Submitted by Lugi t3_xt01bk in MachineLearning
The equation of α-balanced focal loss (binary in this case for simplicity) is given by:
What puzzles me is that it seems like weighing used here is opposite to what is intuitive when dealing with imbalanced datasets: normally you would scale the loss of class 1 (minority - foreground objects in case of object detection) higher than the class 0 (majority - background). However what happens here is that we scale class 1 by 0.25, and class 0 by 0.75.
Is this behavior explained anywhere? I don't think I'm getting the foreground/background labels wrong, as I've looked into multiple implementations, as well as the original paper. Or maybe am I missing some crucial detail?
Paper for reference: https://arxiv.org/abs/1708.02002
you-get-an-upvote t1_iqnunxf wrote
The alpha used in the paper is the inverse of the frequency of the class. So class1 is scaled by 4 (i.e. 1 / 0.25) and class2 is scaled by 1.33 (1/0.75).

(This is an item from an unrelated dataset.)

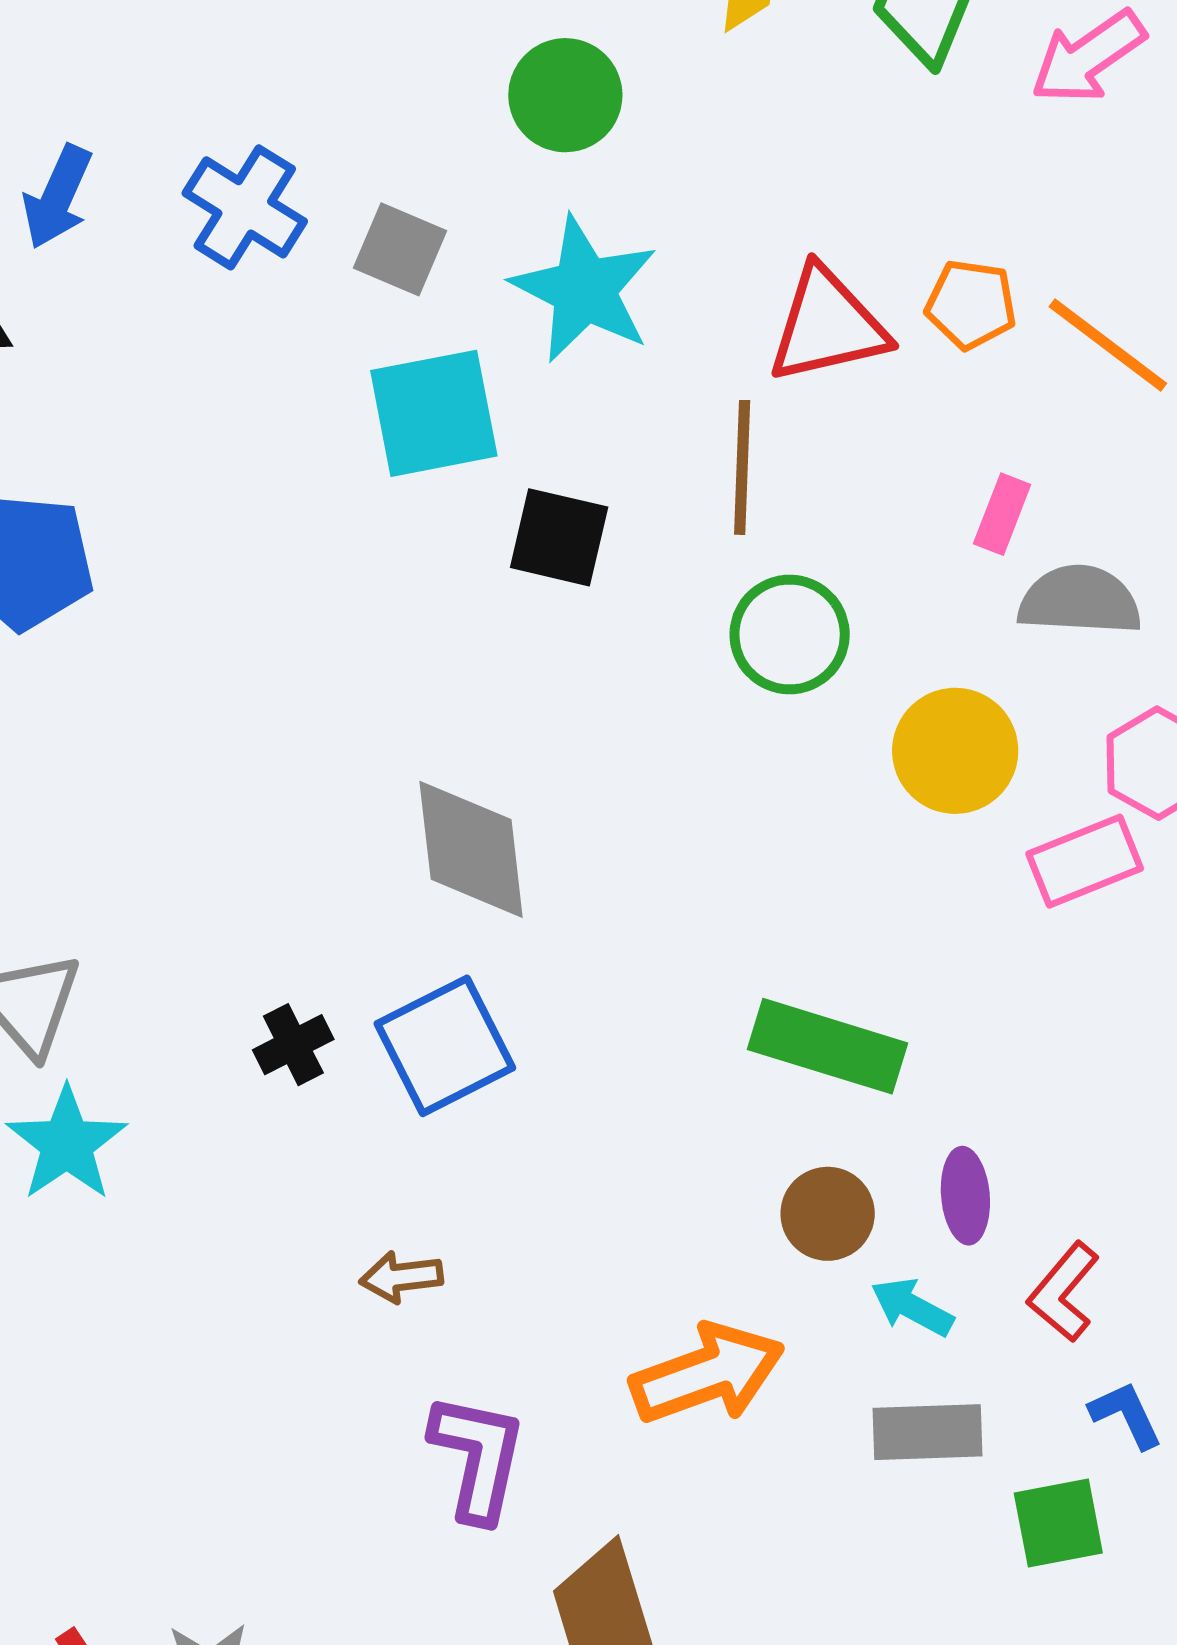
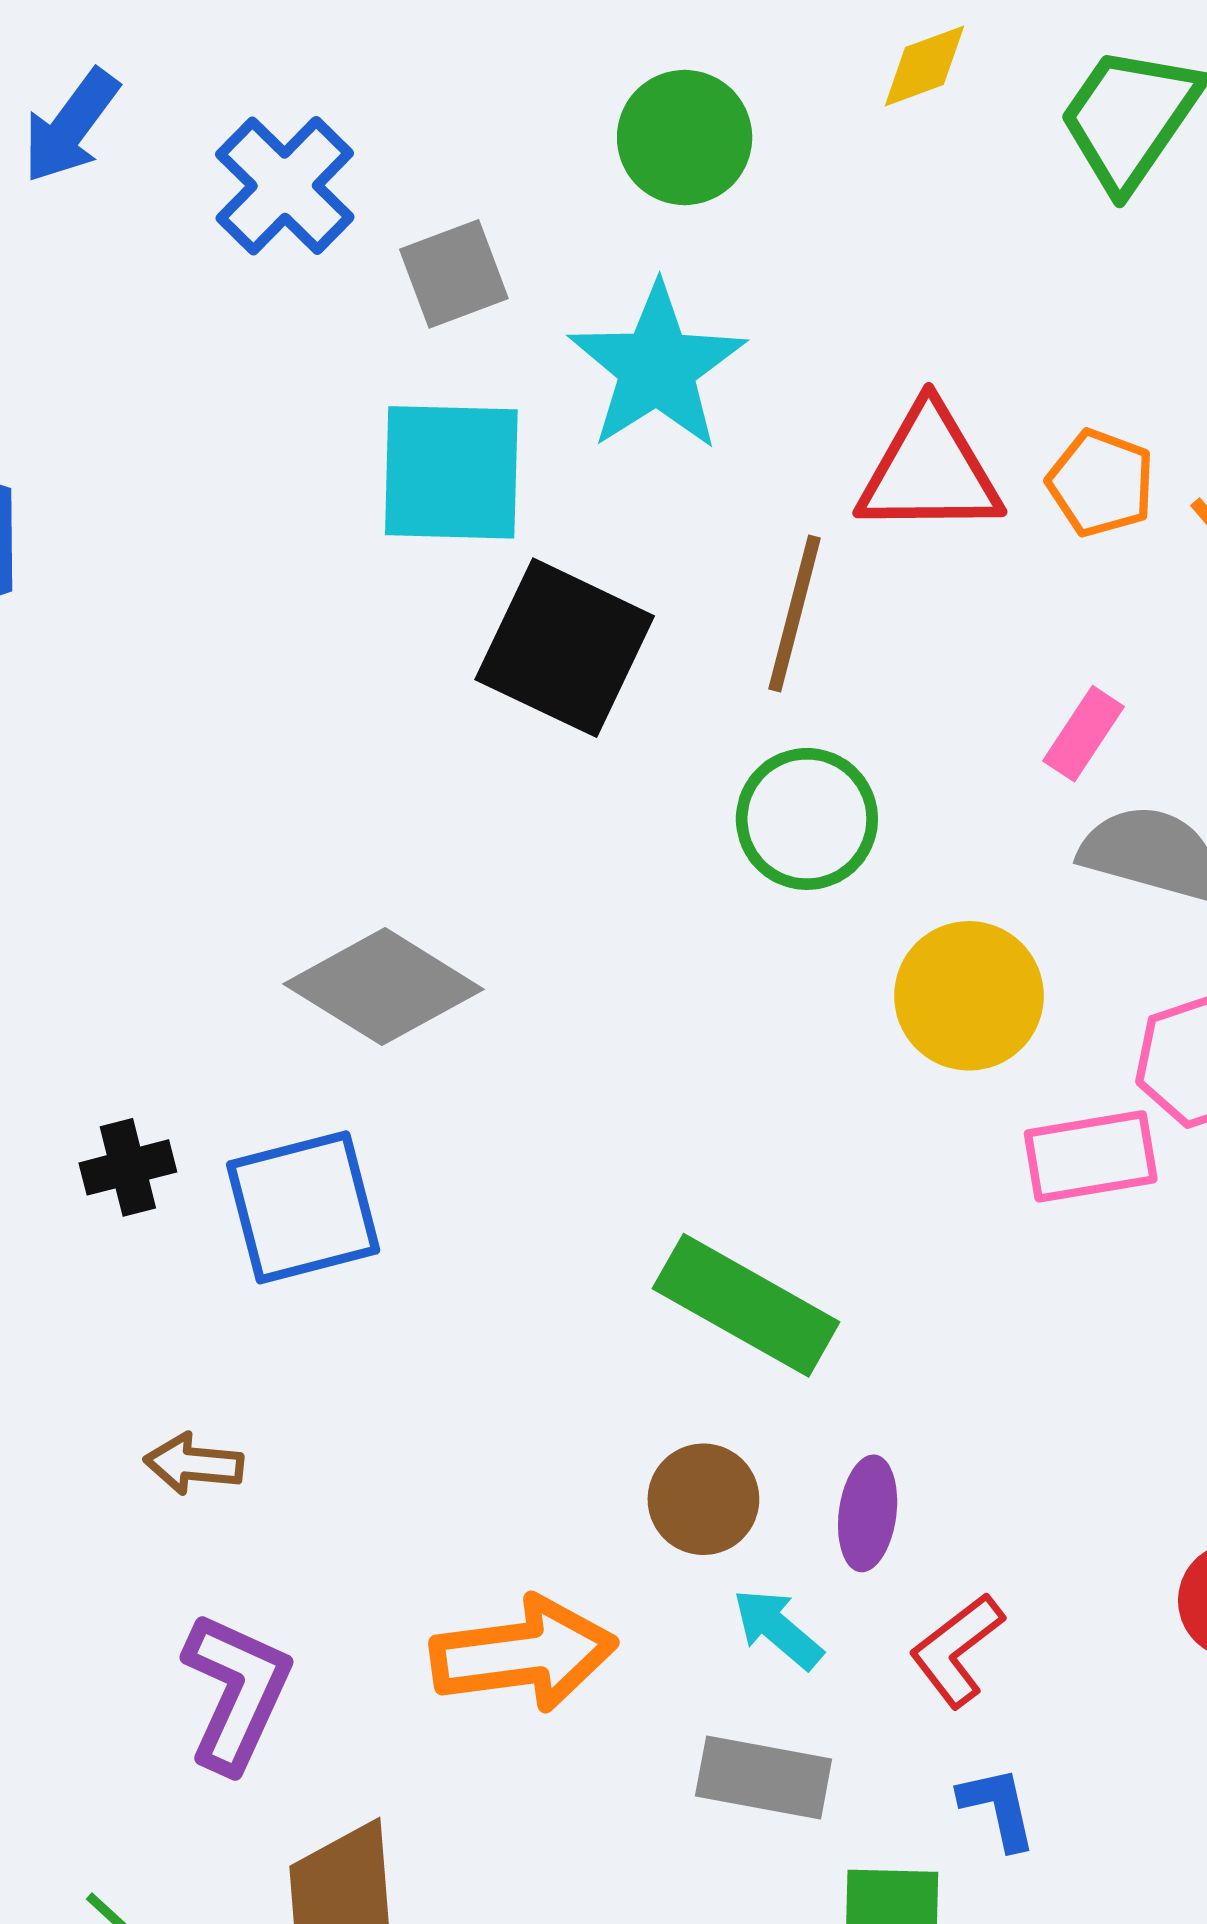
gray square: (400, 249) -> (454, 274), turned 34
black square: (559, 537) -> (565, 648), size x1.4
gray diamond: (471, 849) -> (383, 987), turned -64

But also I want to take this moment to talk about focal loss.
The point of focal loss really isn't downweighting common classes. Note that the original definition of focal loss in the paper doesn't use α. The formula you give is the "α-balanced variant of focal loss" which the authors "adopt in [their] experiments as it yields slightly improved accuracy over the non-α-balanced form".
What focal loss does do is decrease the importance of "easy" examples on the loss -- that is, it decreases the importance of examples that the model gets very correct. When datasets are imbalanced, common classes tend to be "easy" in this sense.
For example, consider a class that is 99% classA and 1% classB. A trivial model will predict every datapoint has a 99% chance of being classA, which will result in a very low loss for classA datapoints and a very high loss for classB datapoints.
Note, though, that these are not the same thing, since the more common class doesn't have to be the easier one. Suppose I train a model on CIFAR10 but add an additional "image is a solid color" class. Even if this extra class has only 10% of the datapoints of the other classes, it's so easy to classify compared to the other classes that focal loss will assign it lower weight.